---- Record extracts

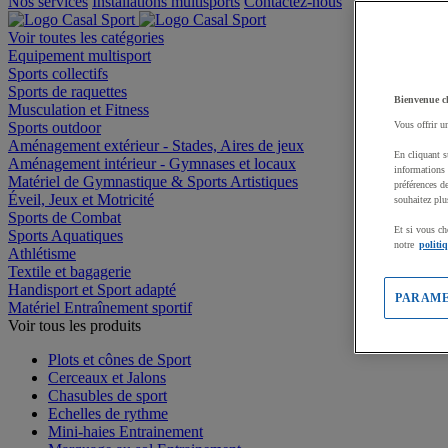
Nos services
Installations multisports
Contactez-nous
Voir toutes les catégories
Equipement multisport
Sports collectifs
Sports de raquettes
Bienvenue c
Musculation et Fitness
Sports outdoor
Vous offrir u
Aménagement extérieur - Stades, Aires de jeux
En cliquant s
Aménagement intérieur - Gymnases et locaux
informations 
Matériel de Gymnastique & Sports Artistiques
préférences d
Éveil, Jeux et Motricité
souhaitez plu
Sports de Combat
Et si vous ch
Sports Aquatiques
notre
politi
Athlétisme
Textile et bagagerie
Handisport et Sport adapté
PARAME
Matériel Entraînement sportif
Voir tous les produits
Plots et cônes de Sport
Cerceaux et Jalons
Chasubles de sport
Echelles de rythme
Mini-haies Entrainement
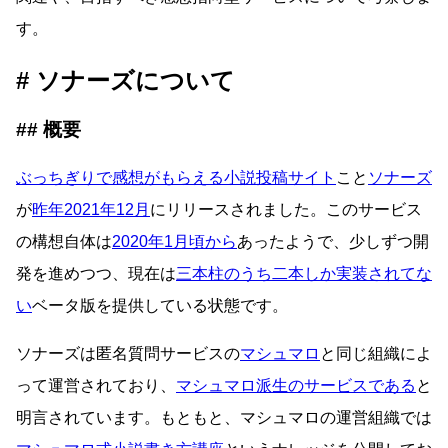
す。
ソナーズについて
概要
ぶっちぎりで感想がもらえる小説投稿サイト
こと
ソナーズ
が
昨年2021年12月
にリリースされました。このサービス
の構想自体は
2020年1月頃から
あったようで、少しずつ開
発を進めつつ、現在は
三本柱のうち二本しか実装されてな
い
ベータ版を提供している状態です。
ソナーズは匿名質問サービスの
マシュマロ
と同じ組織によ
って運営されており、
マシュマロ派生のサービスである
と
明言されています。もともと、マシュマロの運営組織では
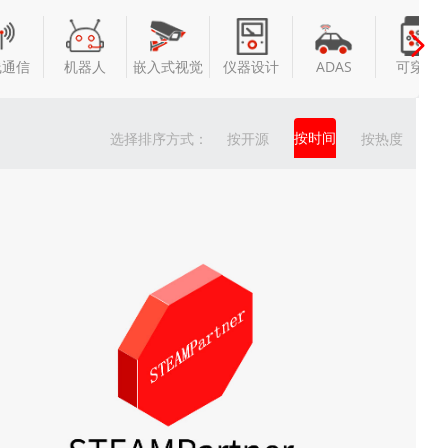
线通信
机器人
嵌入式视觉
仪器设计
ADAS
可穿戴
按时间
选择排序方式：
按开源
按热度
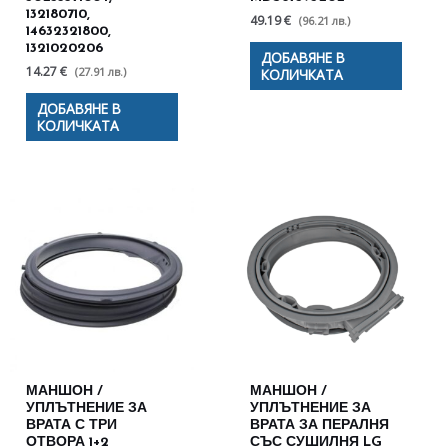
132180710,
49.19 €
(96.21 лв.)
14632321800,
1321020206
ДОБАВЯНЕ В
14.27 €
(27.91 лв.)
КОЛИЧКАТА
ДОБАВЯНЕ В
КОЛИЧКАТА
МАНШОН /
МАНШОН /
УПЛЪТНЕНИЕ ЗА
УПЛЪТНЕНИЕ ЗА
ВРАТА С ТРИ
ВРАТА ЗА ПЕРАЛНЯ
ОТВОРА 1+2
СЪС СУШИЛНЯ LG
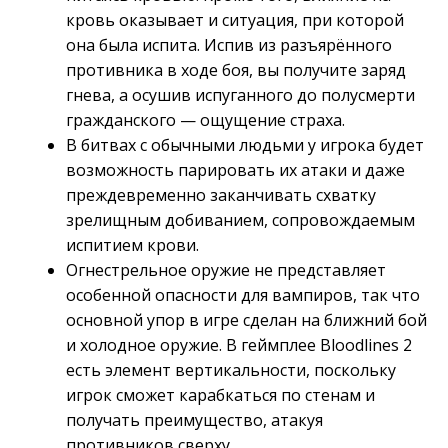
кровь оказывает и ситуация, при которой
она была испита. Испив из разъярённого
противника в ходе боя, вы получите заряд
гнева, а осушив испуганного до полусмерти
гражданского — ощущение страха.
В битвах с обычными людьми у игрока будет
возможность парировать их атаки и даже
преждевременно заканчивать схватку
зрелищным добиванием, сопровождаемым
испитием крови.
Огнестрельное оружие не представляет
особенной опасности для вампиров, так что
основной упор в игре сделан на ближний бой
и холодное оружие. В геймплее Bloodlines 2
есть элемент вертикальности, поскольку
игрок сможет карабкаться по стенам и
получать преимущество, атакуя
противников сверху.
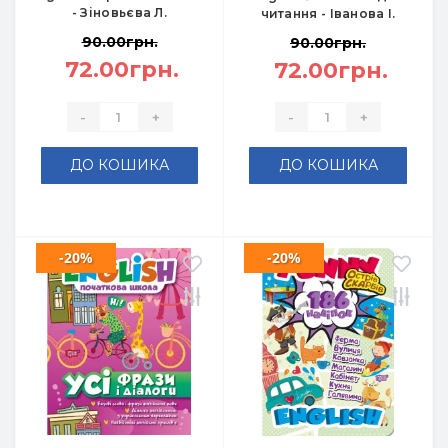
- Зіновьєва Л.
читання - Іванова І.
90.00грн.
90.00грн.
72.00грн.
72.00грн.
-
+
-
+
ДО КОШИКА
ДО КОШИКА
-20%
-20%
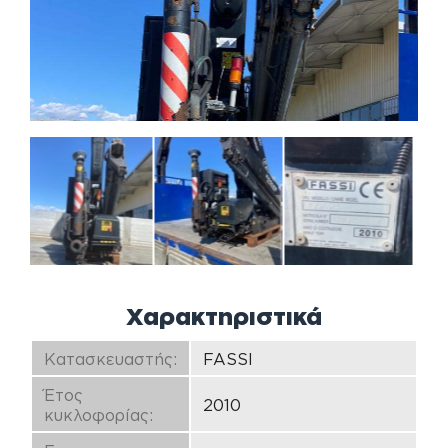
Χαρακτηριστικά
Κατασκευαστής:
FASSI
Έτος
2010
κυκλοφορίας:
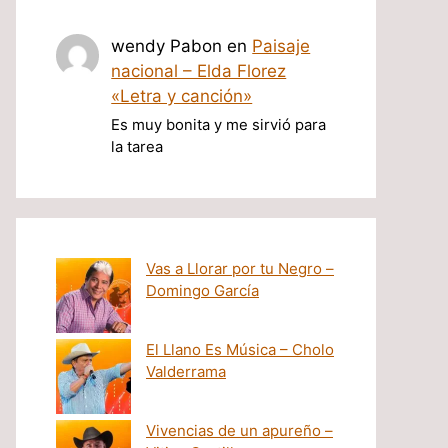
wendy Pabon
en
Paisaje
nacional – Elda Florez
«Letra y canción»
Es muy bonita y me sirvió para
la tarea
Vas a Llorar por tu Negro –
Domingo García
El Llano Es Música – Cholo
Valderrama
Vivencias de un apureño –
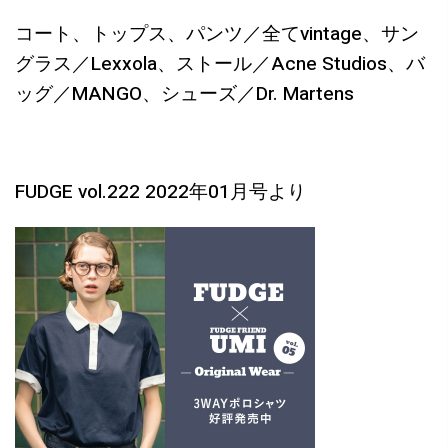
コート、トップス、パンツ／全てvintage、サン
グラス／Lexxola、ストール／Acne Studios、バ
ッグ／MANGO、シューズ／Dr. Martens
FUDGE vol.222 2022年01月号より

--------

About this exercise ::
Find the lines in the data that include "оружие", then copy each of them.

Written answer ::
Огнестрельное оружие не представляет
и холодное оружие. В геймплее Bloodlines 2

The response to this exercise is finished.